主要な結論として、以下の3点が挙げられます。
1. **市場の進化は二極化しつつ進行**: 国内ではクリエイターの活動を支える「インフラ」とAIによる「体験深化」が、海外ではWeb3技術を用いた「ファン参加型経済圏」の構築が、それぞれ投資の大きな潮流となっています。これは各市場の特性や技術受容度を反映した結果と考えられます。
2. **ファンとクリエイターの関係性の再定義**: フィンテックは、ファンを単なる「消費者」から、クリエイターやIPの成功に直接貢献し、その恩恵を享受する「共創者」「投資家」へと変革させる中核的な役割を担っています。ファントークンやクリエイター向け金融サービスは、この新しい関係性を具現化する象徴的なビジネスモデルです。
3. **投資家は「共創者」へ**: SBI、デライト・ベンチャーズ、Animoca Brands Japanなどの主要投資家は、単なる資金提供者ではなく、自社の強みを活かして市場そのものを創造する「共創者」としての役割を強めています。彼らの戦略的な動きが、今後の市場の方向性を大きく左右することは間違いありません。

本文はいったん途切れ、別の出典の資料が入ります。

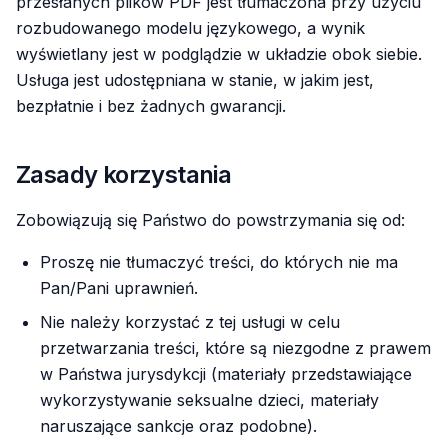
przesłanych plików PDF jest tłumaczona przy użyciu
rozbudowanego modelu językowego, a wynik
wyświetlany jest w podglądzie w układzie obok siebie.
Usługa jest udostępniana w stanie, w jakim jest,
bezpłatnie i bez żadnych gwarancji.
Zasady korzystania
Zobowiązują się Państwo do powstrzymania się od:
Proszę nie tłumaczyć treści, do których nie ma
Pan/Pani uprawnień.
Nie należy korzystać z tej usługi w celu
przetwarzania treści, które są niezgodne z prawem
w Państwa jurysdykcji (materiały przedstawiające
wykorzystywanie seksualne dzieci, materiały
naruszające sankcje oraz podobne).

結論として、推し活フィンテック市場は、テクノロジーによってファンとクリエイターの絆を新たな経済価値へと転換させる、まさに現代のフロンティアです。今後は、AIによるパーソナライズされた体験と、Web3による分散型のファン主導経済圏が融合し、さらにダイナミックで持続可能なクリエイターエコノミーが形成されていくと予測されます。
🔍 詳細
🏷 活況を呈する「推し活」と「クリエイターエコノミー」市場の現在地
#### 活況を呈する「推し活」と「クリエイターエコノミー」市場の現在地
「推し活」や「ファンエンゲージメント」は、もはや単なる熱心なファンの個人的な活動を指す言葉ではありません。これらは今や、クリエイターやアーティスト、ブランドがファンと直接的かつ持続的な関係を築き、新たな収益源を生み出す巨大な経済圏「クリエイターエコノミー」の中核を成しています。この市場は驚異的なスピードで成長しており、世界的なクリエイターエコノミーの市場規模は1,040億ドルに達すると報告されています[3](https://www.intro-act.com/uploads/primer/Creator%20Economy_Riding%20the%20Monetization%20Wave_033022.pdf)。
この活況の背景には、いくつかの複合的な要因が存在します。
1. **テクノロジーの民主化**: スマートフォンの普及や高性能な編集ツールの低価格化により、誰もがクリエイターになれる時代が到来しました[3](https://www.intro-act.com/uploads/primer/Creator%20Economy_Riding%20the%20Monetization%20Wave_033022.pdf)。
2. **世代間の価値観の変化**: Z世代やミレニアル世代は、マスメディアが提供する画一的なコンテンツよりも、信頼できる個々のクリエイターが発信する、よりパーソナルで専門的な情報を好む傾向にあります[3](https://www.intro-act.com/uploads/primer/Creator%20Economy_Riding%20the%20Monetization%20Wave_033022.pdf)。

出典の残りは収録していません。